A trick more commonly seen performed with balls, but which produces an unusual and quite pleasant effect when clubs are used instead.
When done with balls this trick is the exact reverse of ordinary chops - if you filmed someone doing chops and then played the tape backwards, you would see them doing reverse chops, and vice versa. This is also the case when the trick is done with clubs, as long as you remember to reverse the spins as well. Using reverse spins, however, will make this trick a lot harder, and I shouldn't think that it looks any better done this way - just use normal spins.
The clubs should be caught near to the bottom of the handles, to make the 'takeout' action easier, and also to make the trick larger and more visual.
Try going into this trick from a reverse cascade - it makes the first few reverse chops you do much easier. Before doing this, try to angle the clubs in the pattern away from the direction of the throw, this means that when you start the trick the clubs are already angled correctly:
Note that after the club is released again it should point outwards slightly, so that it is at the right angle either to be incorporated into a reverse cascade, or to be reverse chopped back by the other hand.

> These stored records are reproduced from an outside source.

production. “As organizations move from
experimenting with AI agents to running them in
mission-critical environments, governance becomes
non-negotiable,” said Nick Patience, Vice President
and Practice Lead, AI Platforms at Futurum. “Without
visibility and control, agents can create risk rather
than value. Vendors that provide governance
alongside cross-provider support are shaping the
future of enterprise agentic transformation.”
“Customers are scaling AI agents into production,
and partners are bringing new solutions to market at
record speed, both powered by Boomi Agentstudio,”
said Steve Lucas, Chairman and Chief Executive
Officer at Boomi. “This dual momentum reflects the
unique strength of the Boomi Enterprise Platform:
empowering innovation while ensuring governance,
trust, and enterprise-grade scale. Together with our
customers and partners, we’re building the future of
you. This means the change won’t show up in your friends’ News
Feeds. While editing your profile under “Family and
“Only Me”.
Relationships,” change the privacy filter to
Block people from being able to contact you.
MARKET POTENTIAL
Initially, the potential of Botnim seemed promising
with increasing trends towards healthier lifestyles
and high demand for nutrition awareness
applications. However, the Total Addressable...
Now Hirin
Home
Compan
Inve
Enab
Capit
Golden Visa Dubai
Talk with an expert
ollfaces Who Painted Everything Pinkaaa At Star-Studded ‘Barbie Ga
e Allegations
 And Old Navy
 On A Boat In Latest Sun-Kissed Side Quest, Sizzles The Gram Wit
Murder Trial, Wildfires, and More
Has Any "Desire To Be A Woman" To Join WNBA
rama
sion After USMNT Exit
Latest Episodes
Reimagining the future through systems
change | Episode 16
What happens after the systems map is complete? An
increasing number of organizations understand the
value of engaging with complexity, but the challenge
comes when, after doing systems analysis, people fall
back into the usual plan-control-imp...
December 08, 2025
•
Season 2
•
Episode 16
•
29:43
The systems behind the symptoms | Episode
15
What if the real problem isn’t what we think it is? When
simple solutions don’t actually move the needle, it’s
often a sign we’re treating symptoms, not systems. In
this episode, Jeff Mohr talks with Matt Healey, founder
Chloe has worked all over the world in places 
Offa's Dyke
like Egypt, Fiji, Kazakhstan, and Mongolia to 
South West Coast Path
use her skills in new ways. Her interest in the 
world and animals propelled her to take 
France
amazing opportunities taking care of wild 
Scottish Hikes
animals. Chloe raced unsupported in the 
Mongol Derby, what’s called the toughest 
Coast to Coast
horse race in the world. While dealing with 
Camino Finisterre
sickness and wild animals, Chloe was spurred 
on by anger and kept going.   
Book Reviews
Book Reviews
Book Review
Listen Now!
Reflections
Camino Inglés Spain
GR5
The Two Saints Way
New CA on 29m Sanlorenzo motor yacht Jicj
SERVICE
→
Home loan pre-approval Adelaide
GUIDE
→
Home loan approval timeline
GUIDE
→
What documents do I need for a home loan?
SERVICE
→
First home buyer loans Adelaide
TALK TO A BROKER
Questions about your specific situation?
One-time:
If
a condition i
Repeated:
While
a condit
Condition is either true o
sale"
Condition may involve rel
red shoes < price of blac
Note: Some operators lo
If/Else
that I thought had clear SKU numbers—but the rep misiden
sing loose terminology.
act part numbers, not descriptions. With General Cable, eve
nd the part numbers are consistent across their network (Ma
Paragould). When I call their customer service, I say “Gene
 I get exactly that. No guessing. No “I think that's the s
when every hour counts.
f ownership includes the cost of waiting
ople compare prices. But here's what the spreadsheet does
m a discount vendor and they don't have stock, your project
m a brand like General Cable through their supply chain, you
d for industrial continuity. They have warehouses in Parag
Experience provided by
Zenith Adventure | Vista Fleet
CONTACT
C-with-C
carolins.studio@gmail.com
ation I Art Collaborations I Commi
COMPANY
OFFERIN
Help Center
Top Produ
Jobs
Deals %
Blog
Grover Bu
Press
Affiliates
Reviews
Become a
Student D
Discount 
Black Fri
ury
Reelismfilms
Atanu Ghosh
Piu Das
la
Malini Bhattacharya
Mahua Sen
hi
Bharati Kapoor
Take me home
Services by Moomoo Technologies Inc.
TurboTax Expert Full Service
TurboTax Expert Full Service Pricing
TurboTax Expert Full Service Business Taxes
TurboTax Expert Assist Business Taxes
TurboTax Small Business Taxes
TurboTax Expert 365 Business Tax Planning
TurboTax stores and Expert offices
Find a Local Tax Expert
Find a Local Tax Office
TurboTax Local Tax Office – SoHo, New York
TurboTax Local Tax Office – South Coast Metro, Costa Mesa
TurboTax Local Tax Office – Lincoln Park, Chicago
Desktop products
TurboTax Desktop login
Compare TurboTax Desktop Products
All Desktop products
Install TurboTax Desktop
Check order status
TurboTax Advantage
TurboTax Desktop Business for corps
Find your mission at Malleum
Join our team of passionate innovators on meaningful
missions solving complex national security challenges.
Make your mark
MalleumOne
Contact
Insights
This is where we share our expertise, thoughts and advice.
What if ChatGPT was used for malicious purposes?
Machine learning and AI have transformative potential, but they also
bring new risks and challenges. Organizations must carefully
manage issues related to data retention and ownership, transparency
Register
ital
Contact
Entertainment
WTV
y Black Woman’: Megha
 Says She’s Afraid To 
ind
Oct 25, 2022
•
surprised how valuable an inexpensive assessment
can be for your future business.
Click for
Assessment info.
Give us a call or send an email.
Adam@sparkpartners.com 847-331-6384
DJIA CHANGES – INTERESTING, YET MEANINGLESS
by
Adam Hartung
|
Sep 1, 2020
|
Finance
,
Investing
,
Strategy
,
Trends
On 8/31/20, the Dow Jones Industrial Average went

Remember that each club which gets reverse chopped must be carried over another club, so make a large high arc. You shouldn't need to use any upper arm movement in this trick, it's all done from the elbow, with the forearm pointing more or less in the same direction as the club during the trick. Keep your wrists rigid as well during the learning stages, to make things simpler. If you wish, you can add a wrist action once you can do the trick, to give it a more chops-like appearance, however at first you should imagine that your forearm, hand and club are fixed to a straight rod which can be swung from the elbow, but not bent.
Reverse chops mix very nicely with ordinary chops, and also with wrist circles.